Figure 8 presents a comparison of node voltages throughout the day using different control methods. The dotted lines correspond to the safe voltage limits. As shown, before the system optimization, the high PV penetration rate caused a significant voltage violation during the periods of high photovoltaic output (10:00–16:00), with the voltage peaking at 1.0841 p.u. at 14:00. From 20:00 to 24:00, due to heavier load, a voltage violation occurred below the lower limit. The overall voltage deviation was large, severely affecting the system’s safe and stable operation.
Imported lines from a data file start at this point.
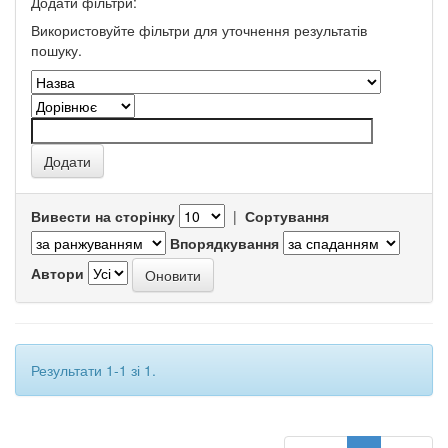
Додати фільтри:
Використовуйте фільтри для уточнення результатів
пошуку.
Вивести на сторінку
|
Сортування
Впорядкування
Автори
Результати 1-1 зі 1.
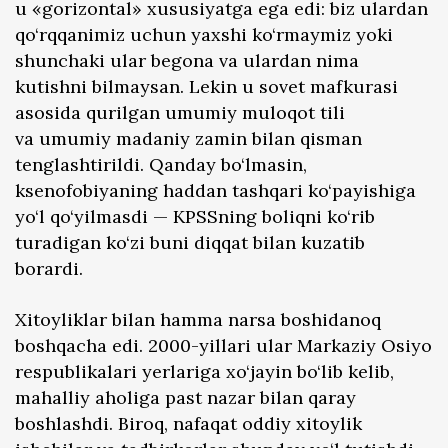
u «gorizontal» xususiyatga ega edi: biz ulardan
qo‘rqqanimiz uchun yaxshi ko‘rmaymiz yoki
shunchaki ular begona va ulardan nima
kutishni bilmaysan. Lekin u sovet mafkurasi
asosida qurilgan umumiy muloqot tili
va umumiy madaniy zamin bilan qisman
tenglashtirildi. Qanday bo‘lmasin,
ksenofobiyaning haddan tashqari ko‘payishiga
yo‘l qo‘yilmasdi — KPSSning boliqni ko‘rib
turadigan ko‘zi buni diqqat bilan kuzatib
borardi.
Xitoyliklar bilan hamma narsa boshidanoq
boshqacha edi. 2000-yillari ular Markaziy Osiyo
respublikalari yerlariga xo‘jayin bo‘lib kelib,
mahalliy aholiga past nazar bilan qaray
boshlashdi. Biroq, nafaqat oddiy xitoylik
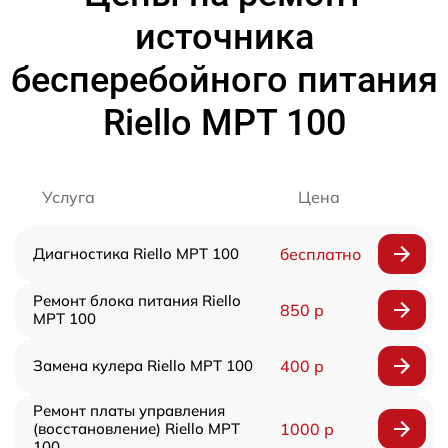
источника
бесперебойного питания
Riello MPT 100
Услуга
Цена
Диагностика Riello MPT 100
бесплатно
Ремонт блока питания Riello
850 р
MPT 100
Замена кулера Riello MPT 100
400 р
Ремонт платы управления
(восстановление) Riello MPT
1000 р
100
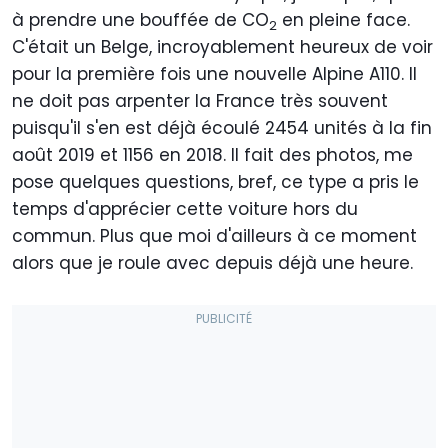
à prendre une bouffée de CO
en pleine face.
2
C'était un Belge, incroyablement heureux de voir
pour la première fois une nouvelle Alpine A110. Il
ne doit pas arpenter la France très souvent
puisqu'il s'en est déjà écoulé 2454 unités à la fin
août 2019 et 1156 en 2018. Il fait des photos, me
pose quelques questions, bref, ce type a pris le
temps d'apprécier cette voiture hors du
commun. Plus que moi d'ailleurs à ce moment
alors que je roule avec depuis déjà une heure.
After applying the method proposed in this paper, the voltage level during the noon period was significantly reduced, and the voltage level during the heavy load periods was increased, with overall voltage fluctuations reduced. In comparison with Method 1, the average action value aggregation method raised the overall voltage during 20:00–24:00, but failed to provide sufficient power support from 10:00–16:00, resulting in voltage violations above the safety limit at nodes 14 and 15 with PV integration. Compared to Method 2, although it also regulated the voltage back into the safe range, the overall voltage deviation was not as small as in the proposed method, and Method 2 required additional offline training after the agent in Topology 1 had been trained, leading to slower real-time decision-making compared to the proposed algorithm. In summary, the voltage control effect of the proposed method is superior, as the attention-based action value aggregation method effectively extracts key information that significantly influences the control of the distribution network. It identifies dynamic changes in the clusters of the substation agents caused by topological changes, thus guiding the Actor network to output strategies that adapt to topology variations.

Table 3 presents the voltage indexes and active network loss indexes after applying different control methods. These voltage indexes include the average voltage, maximum voltage, and minimum voltage. As shown in Table 3, the node voltage exceeded the limit severely before regulation, with the maximum voltage reaching 1.0842 p.u. Due to the minimal power flow between nodes under the uncontrolled strategy, the power loss on the transmission lines is relatively low. The proposed method achieves an average voltage closest to the voltage reference value of 1 p.u., and the active network loss only increased by 9.09%, which is less than that of Method 1 and Method 2, indicating better adaptability to topology changes.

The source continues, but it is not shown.